My name is Evyatar Arad, and as part of my studies Im working on an implementation of a newly released thermostat, G-JF, in the ESPResSo package.
The new thermostat exhibits stable results with use of much longer time steps (compared to existing options, as shown in attached article) and thus may save the ESPResSo users community a-lot of computational time if integrated properly (see attached article, p3).
I’m rather new to the ESPResSo c++ code and package and might need some help regarding the best way to properly integrate it.
I’ve taken a look around and saw the 4 phases of Velocity-Verlet integration in the ESPResSo code.

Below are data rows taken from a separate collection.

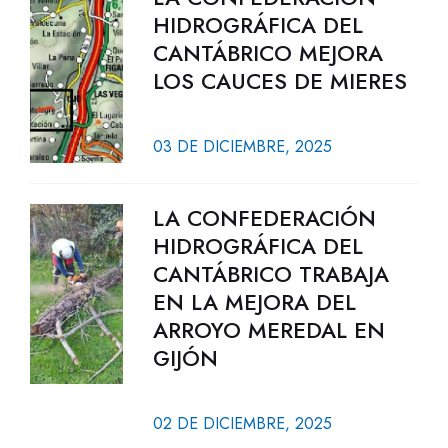
HIDROGRÁFICA DEL
CANTÁBRICO MEJORA
LOS CAUCES DE MIERES
03 DE DICIEMBRE, 2025
LA CONFEDERACIÓN
HIDROGRÁFICA DEL
CANTÁBRICO TRABAJA
EN LA MEJORA DEL
ARROYO MEREDAL EN
GIJÓN
02 DE DICIEMBRE, 2025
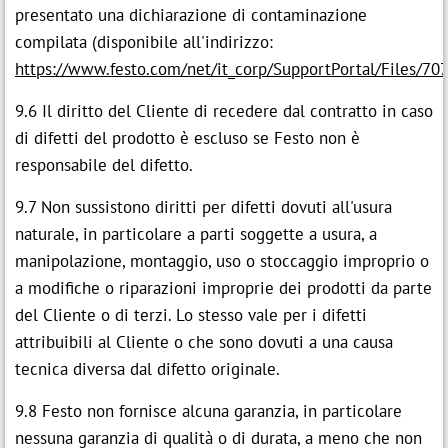
presentato una dichiarazione di contaminazione
compilata (disponibile all'indirizzo:
https://www.festo.com/net/it_corp/SupportPortal/Files/
9.6 Il diritto del Cliente di recedere dal contratto in caso
di difetti del prodotto è escluso se Festo non è
responsabile del difetto.
9.7 Non sussistono diritti per difetti dovuti all'usura
naturale, in particolare a parti soggette a usura, a
manipolazione, montaggio, uso o stoccaggio improprio o
a modifiche o riparazioni improprie dei prodotti da parte
del Cliente o di terzi. Lo stesso vale per i difetti
attribuibili al Cliente o che sono dovuti a una causa
tecnica diversa dal difetto originale.
9.8 Festo non fornisce alcuna garanzia, in particolare
nessuna garanzia di qualità o di durata, a meno che non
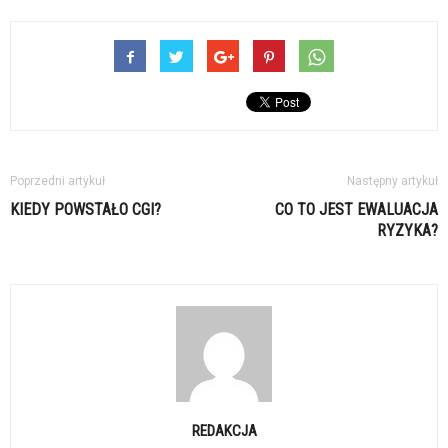
Poprzedni artykuł
Następny artykuł
KIEDY POWSTAŁO CGI?
CO TO JEST EWALUACJA
RYZYKA?
REDAKCJA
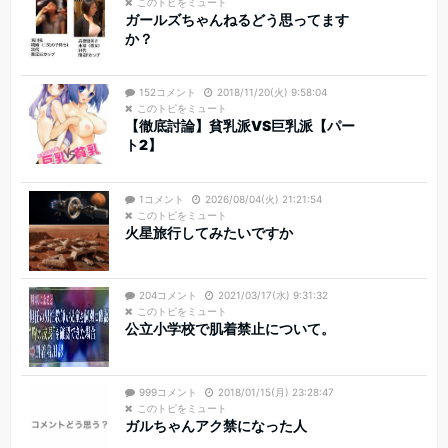
このトピをミュート
ガールズちゃんねるどう思ってます
か？
152コメント
2018/11/20(火) 9:58:04
このトピをミュート
【徹底討論】貧乳派VS巨乳派【パー
ト2】
1コメント
2026/08/04(火) 21:21:54
このトピをミュート
火星旅行してみたいですか
204コメント
2021/03/17(水) 9:31:32
このトピをミュート
公立小学校で肌着禁止について。
999コメント
2018/01/15(月) 23:28:47
このトピをミュート
ガルちゃんアク禁になった人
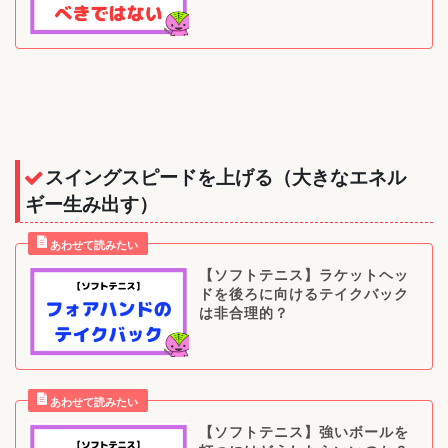
スイングスピードを上げる（大きなエネル
ギー生み出す）
【ソフトテニス】ラケットヘッ
ドを後ろに向けるテイクバック
は非合理的？
【ソフトテニス】強いボールを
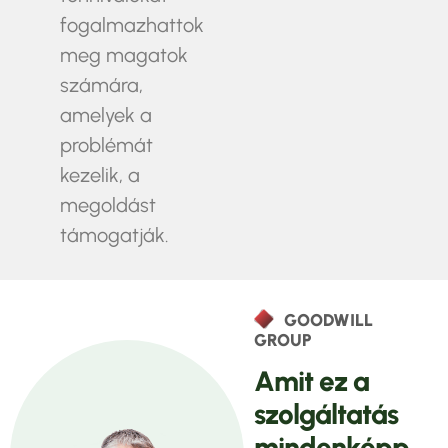
fogalmazhattok
meg magatok
számára,
amelyek a
problémát
kezelik, a
megoldást
támogatják.
GOODWILL
GROUP
A
m
i
t
e
z
a
s
z
o
l
g
á
l
t
a
t
á
s
m
i
n
d
e
n
k
é
p
p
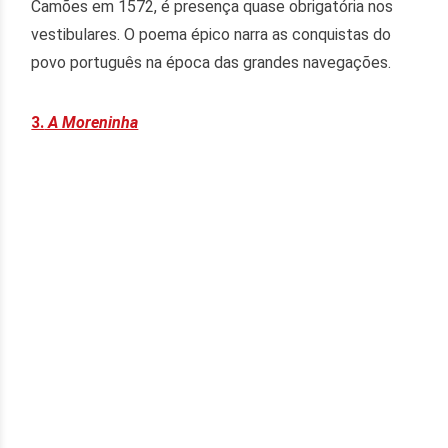
Camões em 1572, é presença quase obrigatória nos
vestibulares. O poema épico narra as conquistas do
povo português na época das grandes navegações.
3.
A Moreninha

The way I see the G-JF integration loop should go something like:
1) Randomise gaussian numbers and from them derive Beta^(n+1) for every particle.
2) propagate pos by calculating eq 4 in attached article
3) recalc forces to find f^(n+1) (while keeping f^n)
4) propagate velocities by calculating eq. 5 in attached article
5) f^(n+1) => f^n
The problem I’ve been having is of an orderly nature. I’m just not sure where to place each step in the tangled code and was wondering how do you think is best to go about it?
I’ve enclosed a 4 pages article for reference.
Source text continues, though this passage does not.